Ecuadorian border agents said Tuesday that the flow of Venezuelan refugees entering Ecuador from Colombia has slowed dramatically from last week. One agent at the Rumichaca bridge entry point said that the number of those crossing the border was 50 percent or less the rate it had been since the beginning of the year.
According to Venezuelans at the border, the slow-down is the result of fear, not the new requirement for a criminal record document announced Monday by Ecuador. “Today, we fear for our lives because of what happened [in Ibarra] and we want things to calm down,” said one man waiting on the Colombian side of the border. “My family, which is already in Ecuador, say they are afraid and that people are giving them bad looks.”
The new requirement that Venezuelans present an apostilled document showing they do not have criminal records, announced by Vice President Otto Sonnenholzner, has not yet gone into effect. “The vice president misspoke when he said the rule was effective immediately,” said President Lenin Moreno’s press secretary. “There is a legalization process for the order that will take several days.”
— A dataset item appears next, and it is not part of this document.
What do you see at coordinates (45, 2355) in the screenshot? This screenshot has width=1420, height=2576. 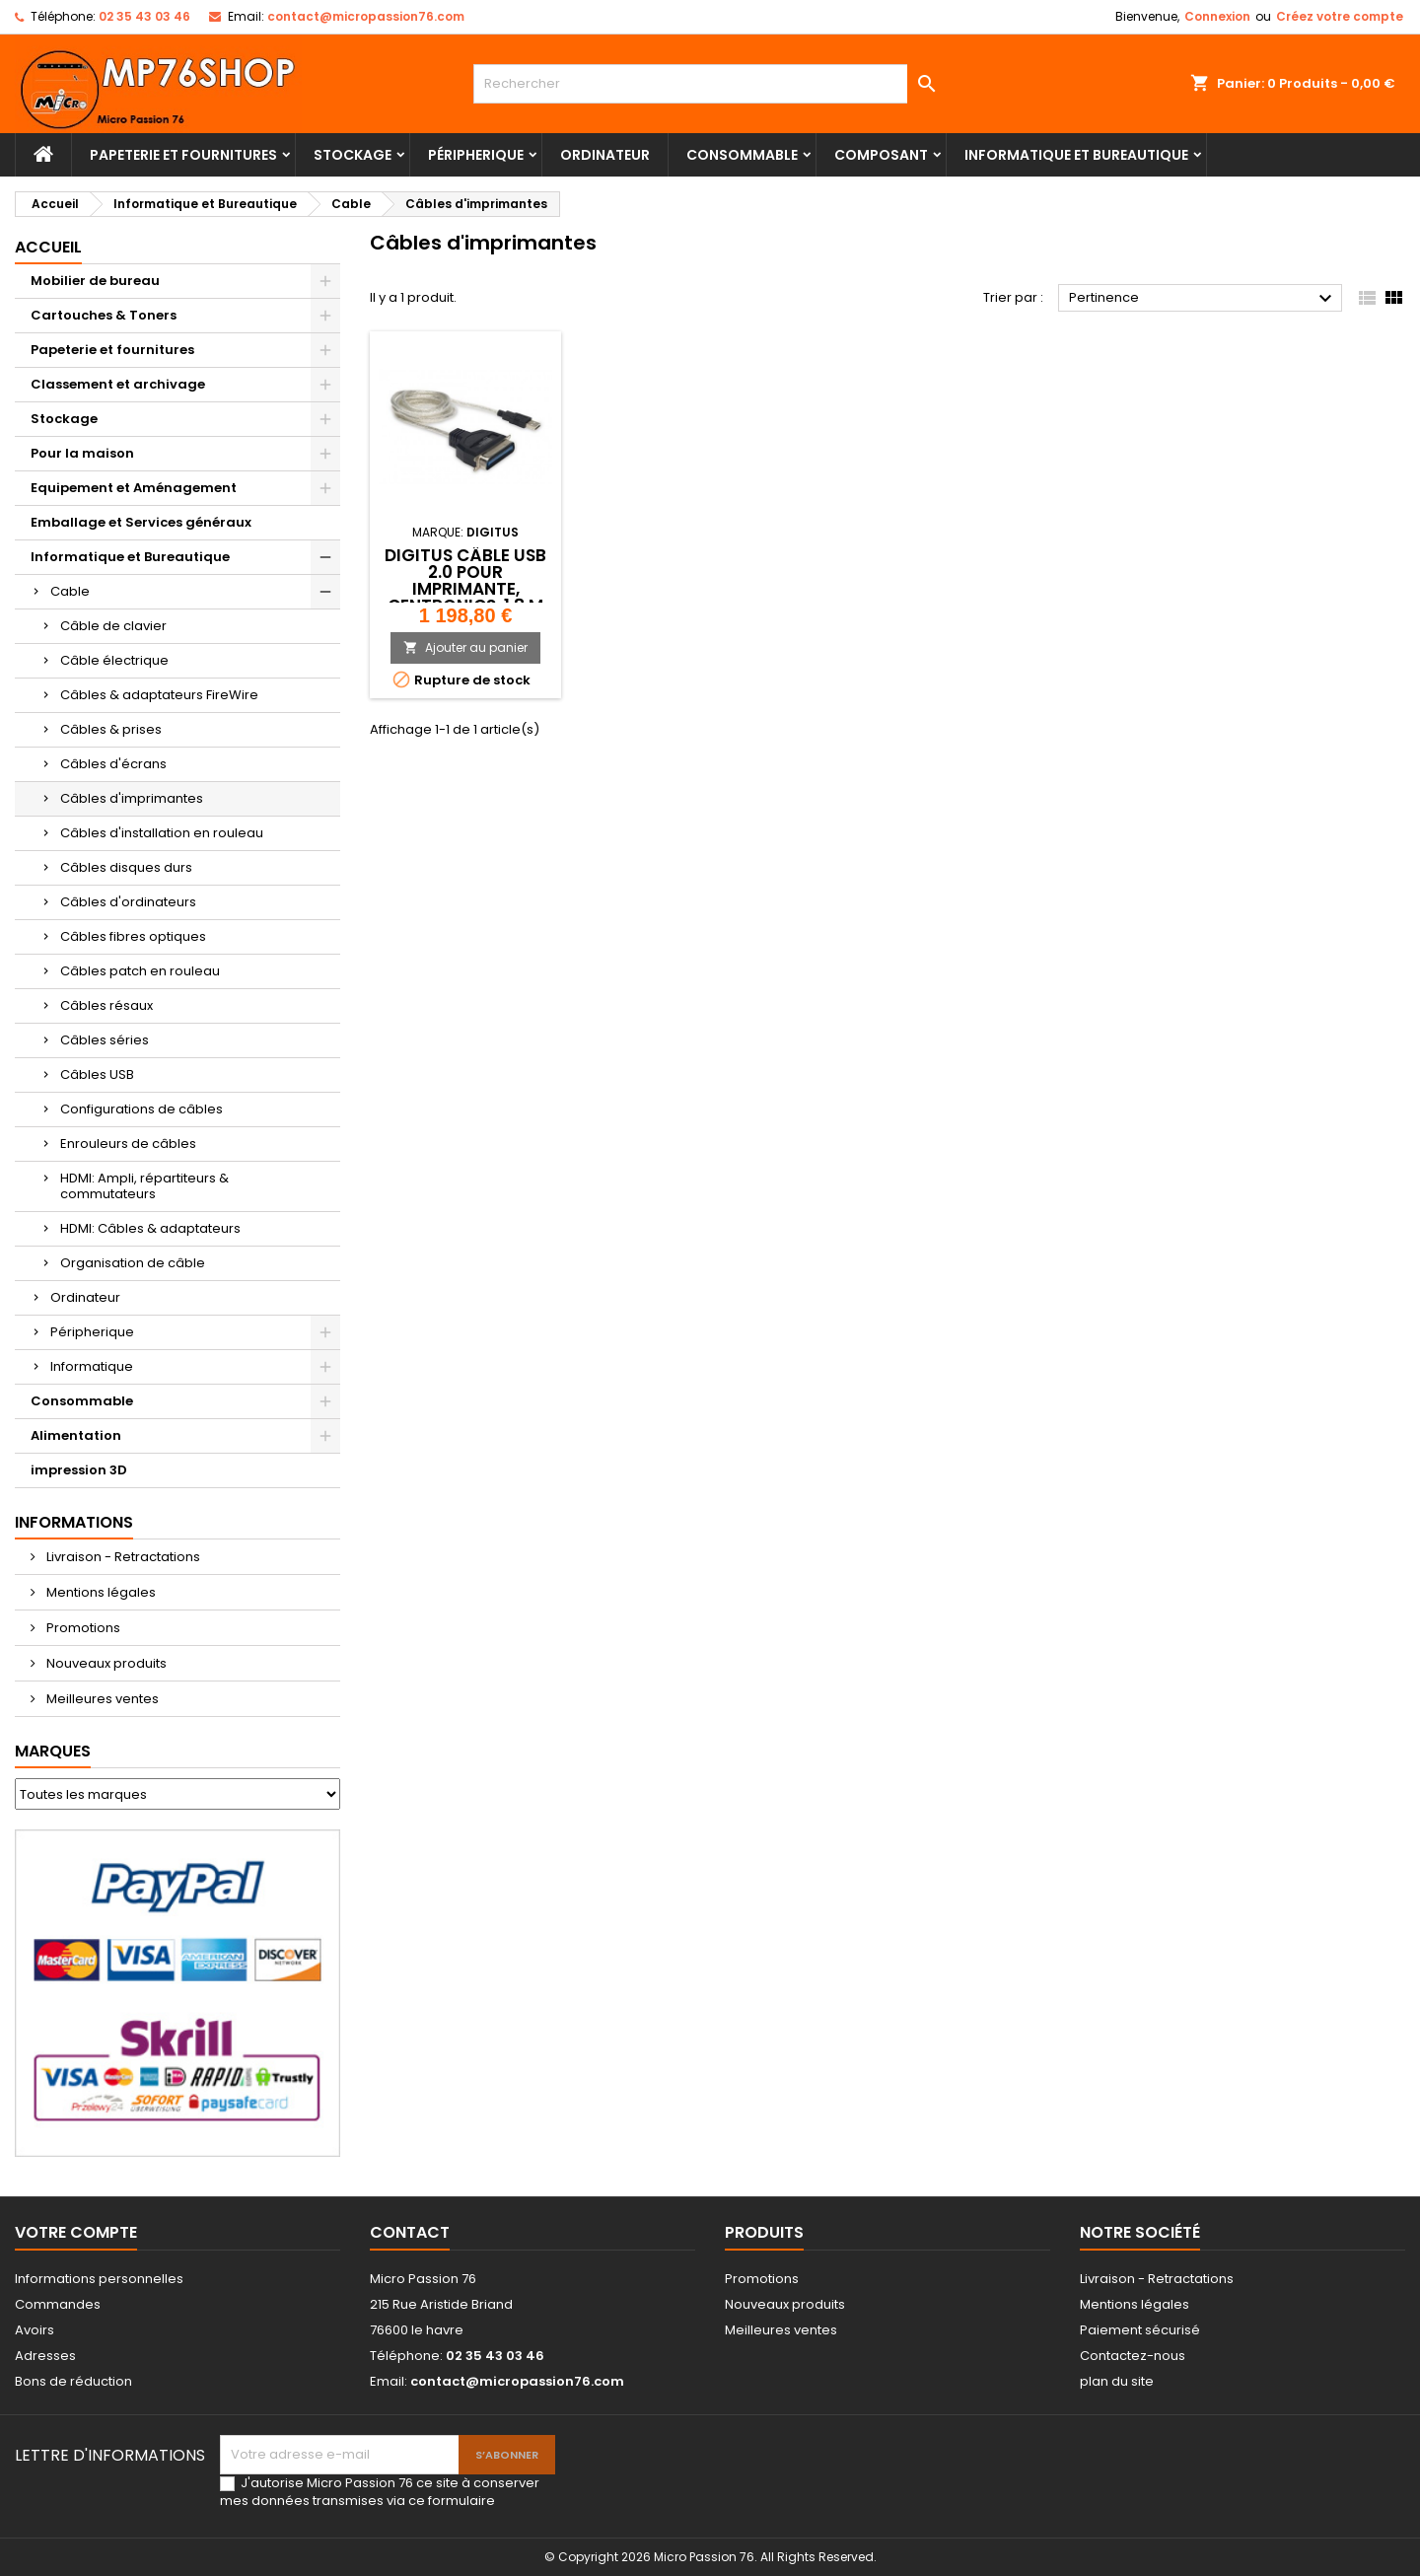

Daniel Regalado, president of the Ecuador Association of Venezuelans, said that the “fear level” for Venezuelans remains high throughout Ecuador. “It is worse in smaller towns, especially near the border,” he said. “The situation is better in larger cities, such as Guayaquil, Cuenca and Quito, where people are more sophisticated and tolerant.”
Regalado corrected himself for comments he made Monday that four Venezuelans had been killed by angry mobs following the Saturday night murder in Ibarra of a pregnant Ecuadorian woman by her Venezuelan boyfriend. “I received bad information and am sorry that I repeated it. Unfortunately, there has been a great amount of rumors spread by social media and we must be careful to know the truth.” he said.
He added: “Despite this, I continue to hear of verifiable cases of my people being attacked and beat up throughout the country.”
Ecuadorian officials said Tuesday that many refugees are heading back to Venezuela, either by bus or on flights paid for by the Venezuelan government.